COATING APPARATUS

Abstract

A coating apparatus includes a first coating element, a second coating element, an isolating element, at least one isolating block, and at least one linear driving element. The isolating element includes a main chamber and at least one secondary chamber communicating with the main chamber. The first coating element is connected to one end of the isolating element, and the second coating element is connected to an opposite end of the isolating element. Each of the at least one isolating block is received in one of the at least one secondary chamber. Each of the at least one linear driving element is mounted in one of the at least one secondary chamber and connected to one of the at least one isolating block.

Description

BACKGROUND

1. Technical Field

The present disclosure relates to coating apparatuses and, particularly, to a coating apparatus for multi-layer coating.

2. Description of Related Art

It is common to use more than one kind of coating process, such as, spraying, ion sputtering, vapor deposition, or spray pyrolysis when applying multiple coats of materials such as paint or primer to a workpiece. Generally, each coating process must be carried out within a different vacuum chamber of a machine capable of carrying out the desired coating process. To complete these coating processes, the workpiece must be transported from one vacuum chamber to another. However, during the transportation, the workpiece may be exposed to the environment and may be contaminated.

BRIEF DESCRIPTION OF THE DRAWINGS

The components of the drawings are not necessarily drawn to scale, the emphasis instead being placed upon clearly illustrating the principles of a coating apparatus. Moreover, in the drawings, like reference numerals designate corresponding parts throughout several views.

FIG. 1 is an isometric view of a coating apparatus in accordance with an exemplary embodiment.

FIG. 2 is an exploded, perspective view of the coating apparatus of FIG. 1.

FIG. 3 is another exploded, perspective view of the coating apparatus of FIG. 1, but showing another aspect.

FIG. 4 is a cross-sectional view of the coating apparatus of FIG. 1, showing the coating apparatus in a first state.

FIG. 5 is similar to FIG. 4, but showing the coating apparatus in a second state.

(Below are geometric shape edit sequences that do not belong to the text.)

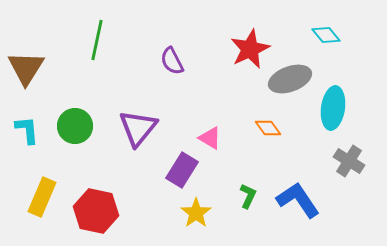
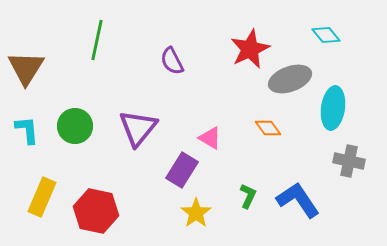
gray cross: rotated 20 degrees counterclockwise
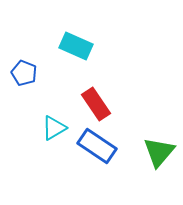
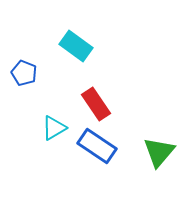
cyan rectangle: rotated 12 degrees clockwise
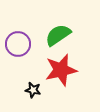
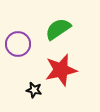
green semicircle: moved 6 px up
black star: moved 1 px right
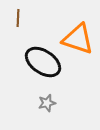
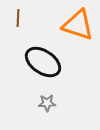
orange triangle: moved 14 px up
gray star: rotated 12 degrees clockwise
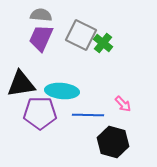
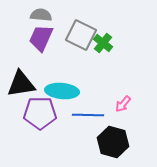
pink arrow: rotated 84 degrees clockwise
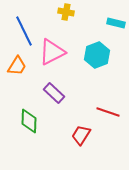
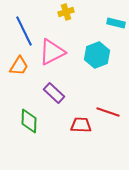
yellow cross: rotated 28 degrees counterclockwise
orange trapezoid: moved 2 px right
red trapezoid: moved 10 px up; rotated 60 degrees clockwise
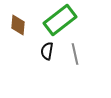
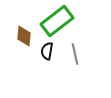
green rectangle: moved 3 px left, 1 px down
brown diamond: moved 6 px right, 11 px down
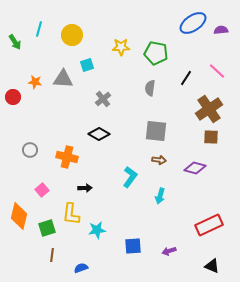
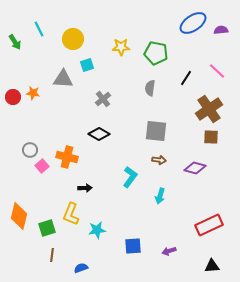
cyan line: rotated 42 degrees counterclockwise
yellow circle: moved 1 px right, 4 px down
orange star: moved 2 px left, 11 px down
pink square: moved 24 px up
yellow L-shape: rotated 15 degrees clockwise
black triangle: rotated 28 degrees counterclockwise
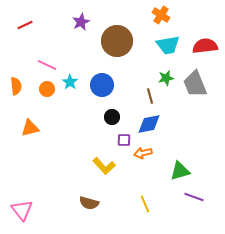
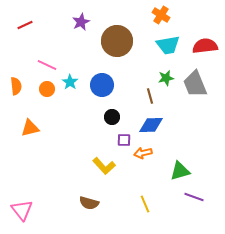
blue diamond: moved 2 px right, 1 px down; rotated 10 degrees clockwise
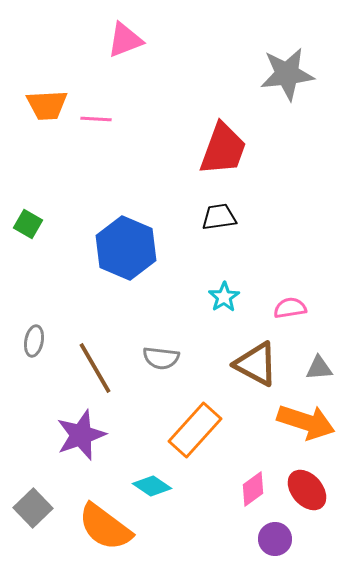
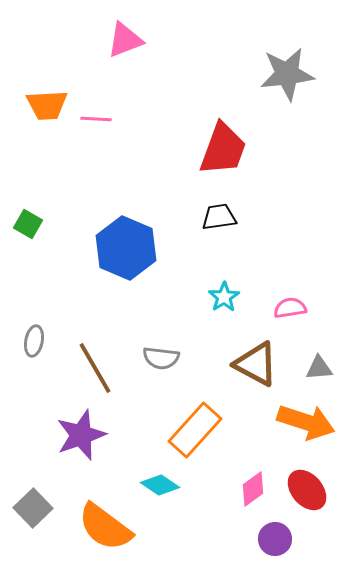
cyan diamond: moved 8 px right, 1 px up
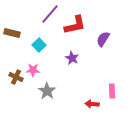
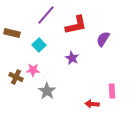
purple line: moved 4 px left, 1 px down
red L-shape: moved 1 px right
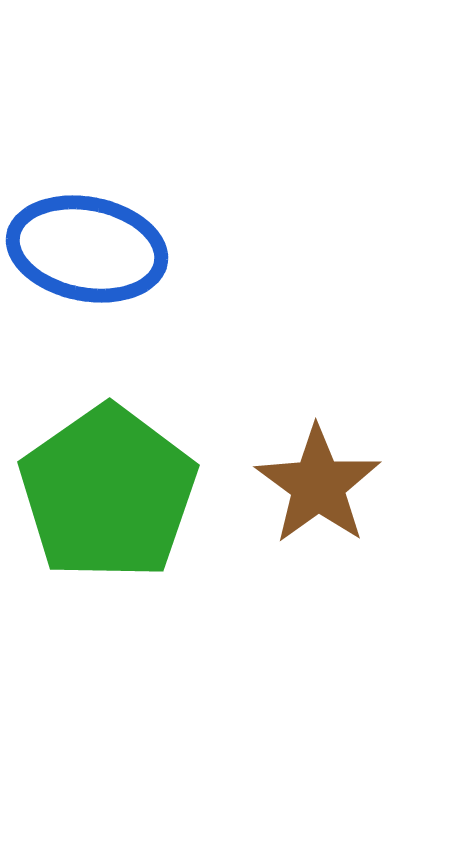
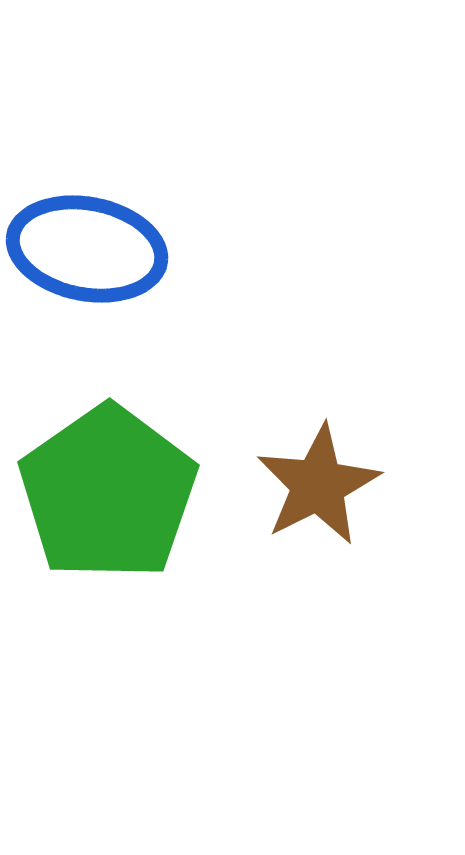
brown star: rotated 9 degrees clockwise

FIG. 6 is similar to FIG. 4, but showing the coating apparatus in a third state.

DETAILED DESCRIPTION

Referring to FIGS. 1-4, an embodiment of a coating apparatus 100 is illustrated. The coating apparatus 100 includes a first coating element 10, a second coating element 20, an isolating element 30, a pair of isolating blocks 40, and a pair of linear driving elements 50. The isolating element 30 includes a main chamber 32 and a pair of secondary chambers 34. The main chamber 32 is arranged between the secondary chambers 34 and communicates with the secondary chambers 34. The first coating element 10 is connected to one end of the isolating element 30 via the main chamber 32, and the second chamber 20 is connected to an opposite end of the isolating element 30 via the main chamber 32. Each of the secondary chambers 34 is shaped to fit one isolating block 40. Each of the linear driving elements 50 is mounted in one secondary chamber 34 and connected to one isolating block 40. The linear driving elements 50 are configured to drive the isolating blocks 40 to move into the main chamber 32 to isolate the first coating element 10 from the rest of the apparatus 100 during the times when the first coating element 10 is applied in a coating process, and to isolate the second coating element 20 from the rest of the apparatus 100 during the times when the second coating element 20 is applied in a coating process, and further, to drive the isolating blocks 40 to move out of the main chamber 32 after a coating process is finished.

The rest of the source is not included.